El decreto que hizo Mónica Madariaga en la dictadura, le da a la iglesia la potestad para entregar el certificado de idoneidad (para habilitar al profesor de religión) y lo que hizo el vicario (Aguilera) fue derogar mi certificado, suspenderlo. Eso se renovaba cada dos años. Hay que llevar la carta de un sacerdote y la del director de la escuela, que acreditan que están conformes conmigo y que yo participo en una parroquia.

El vicario tomó la decisión de suspender mi certificado porque yo no quise dejar a mi pareja. Y ahí llegué hasta el obispo que también me salió con el demonio y me dijo:

-Usted se tiene que quedar callada y esto no se tiene que saber. No haga escándalo. Si una profesora de religión, que más encima fue religiosa, dice que es lesbiana se nos viene el mundo encima. Esto es obra de Satán.

El obispo me condenó y me dijo algo que me dolió mucho: “Usted no se va a encontrar nunca con su madre en el cielo, por ser lesbiana”. Me tocó lo más sagrado que uno tiene, la madre.

Ahí me di cuenta que esto no daba para más. Sabía que me iban a quitar mi derecho a ejercer. No sabía a quién acercarme. Busqué por internet y ubiqué al Movilh (Movimiento de Liberación Homosexual). Me acerqué a Rolando Jiménez (presidente del Movilh), que me acogió muy bien y me acompañó a hablar con el obispo. Pero fue peor. Me dijo que él me negaba hablar de Dios y predicar la fe. Mientras, el vicario me decía “bueno, le doy esta semana (para separarse de su pareja) y si no, voy a tener que derogar su certificado”.

El obispo me ofreció pagarme una carrera como profesora básica de la asignatura que yo quisiera, que no fuera Religión, si yo renunciaba a iniciar las acciones judiciales. Me llevaron a la casa del obispo en el seminario. Me puso un escrito (con la oferta) y me dijo que se lo tenía que firmar ya, porque no quería que mi abogado (Alfredo Morgado) lo viera. Ese escrito se lo entregué al abogado.

El obispo mandó a mi casa a un sacerdote que yo conocía a preguntarme si quería plata. Le dije que yo tenía principios y que no quería plata sino defender mi derecho ante una jerarquía de la Iglesia que ya me había discriminado una vez y me volvía a discriminar.

Aunque producto de esta crisis al final con mi pareja terminamos la relación, desde el momento en que reconocí públicamente lo que era me siento el ser más libre sobre la tierra.

Ahora, cuando me enteré del suicidio del padre René Aguilera y de la acusación de abuso en su contra, me dio pena. Es dramático. Yo creo en Dios y en el más allá, y el alma de una persona que se suicida no queda muy bien.

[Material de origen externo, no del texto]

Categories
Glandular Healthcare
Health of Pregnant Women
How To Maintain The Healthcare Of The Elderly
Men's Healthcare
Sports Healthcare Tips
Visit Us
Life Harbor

El siquiatra que me ofrecieron a mí, podrían habérselo ofrecido a él, porque tiene que haber estado muy mal para quitarse la vida siendo sacerdote. Esto me dice mucho del apoyo de la jerarquía a las personas cuando están mal, cuando tienen culpa. ¿Cómo habrá estado su alma, para haber llegado a esto?

Ahora veo por qué él me dijo “vaya y después confiésese”. Pienso que a él le pesaba mucho el cargo. No se olvide que Pilatos mando a matar a Jesús por el peso del cargo. Cuando me daba un ultimátum para dejar a mi pareja, también veía en sus ojos que no era lo que él hubiera querido hacer, que detrás de él había un obispo que lo presionaba. Creo que por eso me dijo, en el fondo, “guarde las apariencias”. Yo de él no recibí condenación, la recibí del obispo.

Yo nunca supe de conductas impropias de él. Lo que sí sé es que cuando yo puse el recurso, a él lo sacaron del cargo de vicario. Yo hoy le pido a Dios por su alma, porque debe haber sido una persona católica con una presión muy grande, con la presión de una patología, porque lo que sí es patológico es aprovecharse de un niño.